Saturday, April 26, 2014

Nehru’s city retains its political chutzpah, Allahabadis await a keen contest



Allahabad: Jawaharlal Nehru’s stately home, Anand Bhawan, still retains it grandeur, though the pavement down the road is occupied by hawkers vending clothes, Janpath (in New Delhi) fashion. Visitors still throng to Anand Bhawan but it looks like it does not even resonate any more in the people’s consciousness any more. The people are tied down to the petty present with all its intrigues, especially the Lok Sabha election due on May 7.
The shopkeepers in Bahadur Ganj, a part of the derelict old part of the city, and the wits in the Indian Coffee House in the Civ il Lines, agree that there is a Modi wave in Uttar Pradesh and it will have its impact in Allahabad as well. The interesting twist in the proverbial tale is this: BJP candidate Shyama Charan Gupta had never won any election in his political career, and left on his own he would not win this time too. What should save him the day is the Modi factor. “Only Modi factor will help him, nothing else,” say the shopkeepers who sell hardware to medicines to mobile phones.
There is the general agreement that Modi wave will be helpful only if the candidate is good enough and the party cadre work hard enough to convert the popularity wave into votes and victory. The partymen are not too happy with Shyama Charan Gupta because he is not the one who goes out and he is on terms of familiarity with the cadre or with the residents.
The electioneering in earnest is starting today and there is keen interest about the outcome. No bets are however being placed because the ordinary Allahabadi who seems to have a sharpened political instinct is still unsure. At the moment, they are still weighing their options, and they are curious to know what the rest of the populace will do of this famous town with a population of nearly 14 lakh or 1.4 million, with migrants from Varanasi, Mirzapur and far-off Ballia who had come to study and seek work have grown their roots here.
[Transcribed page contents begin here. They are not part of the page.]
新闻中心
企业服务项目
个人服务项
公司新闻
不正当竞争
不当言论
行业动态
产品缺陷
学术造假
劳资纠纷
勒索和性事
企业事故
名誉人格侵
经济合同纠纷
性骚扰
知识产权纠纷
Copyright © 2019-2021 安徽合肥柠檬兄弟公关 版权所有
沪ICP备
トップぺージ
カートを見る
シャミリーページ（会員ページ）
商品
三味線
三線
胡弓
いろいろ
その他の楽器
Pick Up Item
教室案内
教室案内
The old Allahabadi in a good humoured way does not grudge the presence of the newcomers.
They are all only too willing to discuss the pros and cons of the situation. The interesting candidate is the Congress’ Nand Gopal Gupta, popularly known as Nandi who is not a traditional Congressman. He was a minister in Mayawati’s government and he is remembered to have done his bit to spruce up the city. He has now defected to Congress after he had lost the assembly election in 2012. His wife, Abhilasha Gupta had won the mayoral election. She is now the first citizen of Allahabad.
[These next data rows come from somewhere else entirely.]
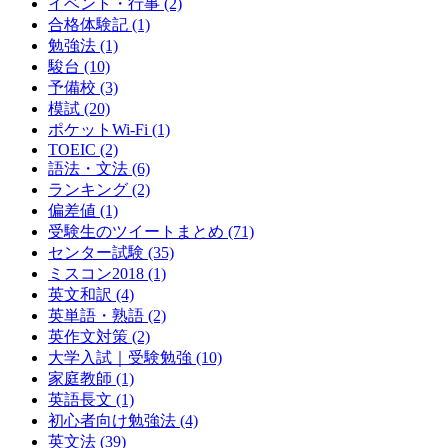
イベント・行事
(2)
合格体験記
(1)
勉強法
(1)
駿台
(10)
予備校
(3)
模試
(20)
ポケットWi-Fi
(1)
TOEIC
(2)
語法・文法
(6)
ランキング
(2)
偏差値
(1)
受験生のツイートまとめ
(71)
センター試験
(35)
ミスコン2018
(1)
英文和訳
(4)
英単語・熟語
(2)
英作文対策
(2)
大学入試｜受験勉強
(10)
家庭教師
(1)
英語長文
(1)
初心者向け勉強法
(4)
英文法
(39)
There is folklore surrounding ‘Nandi’. He had a providential escape from a murderous assault, where his two guards were shot down. ‘Nandi’ would every morning visit a Shiva temple across the road and offer worship to the god. It is this piety that helped him escape, observes an old shopkeeper and owner of the building with a row of shops and it was near this that ‘Nandi’ used to stay sometime back. The other legend about ‘Nandi’ is that after turning himself into a rich in the course of his political career, he had spent liberally helping the poor with the marriages of their children. He would liberally contribute rice, wheat, sugar and clothes. And this he had been doing for more than a year as a gesture of sheer good will. But the wits say that this is not sufficient to win him the election and stem the Modi tide.
The third contestant is senior Samajwadi Party (SP) leader Rewati Raman Singh, who is the sitting MP from Allahabad. Though urban Allahabad will witness a fight between Congress and the BJP, the rural votes are either with SP or with the Bahujan Samaj Party (BSP). The BSP candidate Kesari Devi Patel is a tough challenger because the Kurmi vote – she is a Kurmi – along with that of Mayawati’s monopoly vote of the Dalits could help her edge past the rivals.
Allahabadis with a smile on their face at the end of the analyses of the prospects of all the candidates, say with a mischievous glint in the eye, “Nothing can be said about the outcome.”
The city of Nehru retains its political chutzpah , and the people are enjoying the ringside view of the political bout even as they discuss the nuances of each candidate and the intricacy of numbers each caste commands and which way it goes. “The Muslims in the city constitute a respectable chunk of two lakh voters, and they will make up their mind three days before the voting and go with some of the other caste groups who are voting against Modi and the BJP,” says the coffeehouse wit.